_Work instruction_. Without including any images, repeat the data exactly.

Start of Record extracts

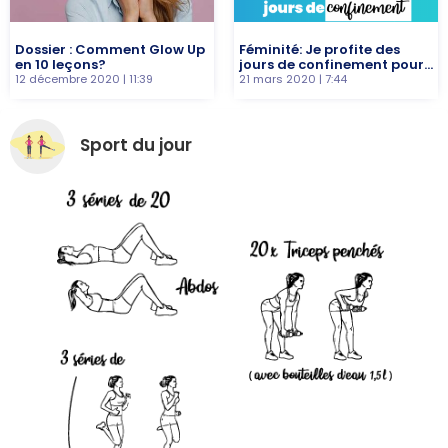
Dossier : Comment Glow Up
Féminité: Je profite des
en 10 leçons?
jours de confinement pour…
12 décembre 2020
11:39
21 mars 2020
7:44
Sport du jour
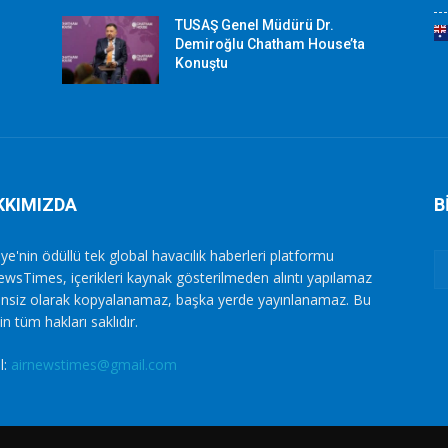
TUSAŞ Genel Müdürü Dr.
Demiroğlu Chatham House’ta
Konuştu
KKIMIZDA
B
ye'nin ödüllü tek global havacılık haberleri platformu
ewsTimes, içerikleri kaynak gösterilmeden alıntı yapılamaz
zinsiz olarak kopyalanamaz, başka yerde yayınlanamaz. Bu
in tüm hakları saklıdır.
l:
airnewstimes@gmail.com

End of Record extracts

_Response to the task_.
Dossier : Comment Glow Up
Féminité: Je profite des
en 10 leçons?
jours de confinement pour…
12 décembre 2020
11:39
21 mars 2020
7:44
Sport du jour
TUSAŞ Genel Müdürü Dr.
Demiroğlu Chatham House’ta
Konuştu
KKIMIZDA
B
ye'nin ödüllü tek global havacılık haberleri platformu
ewsTimes, içerikleri kaynak gösterilmeden alıntı yapılamaz
zinsiz olarak kopyalanamaz, başka yerde yayınlanamaz. Bu
in tüm hakları saklıdır.
l:
airnewstimes@gmail.com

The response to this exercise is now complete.